→ WHAT YOU HAVE TO DO
All of the entries need to be printed again exactly; pictures are the only thing to omit.

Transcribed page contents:
= Beginning of Section =
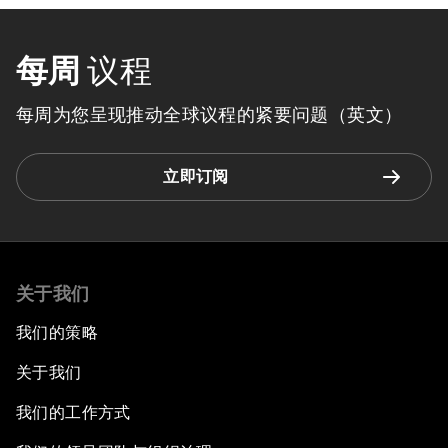
每周
议程
每周为您呈现推动全球议程的紧要问题（英文）
立即订阅
关于我们
我们的策略
关于我们
我们的工作方式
= End of Section =
→ EXERCISE RESPONSE
每周
议程
每周为您呈现推动全球议程的紧要问题（英文）
立即订阅
关于我们
我们的策略
关于我们
我们的工作方式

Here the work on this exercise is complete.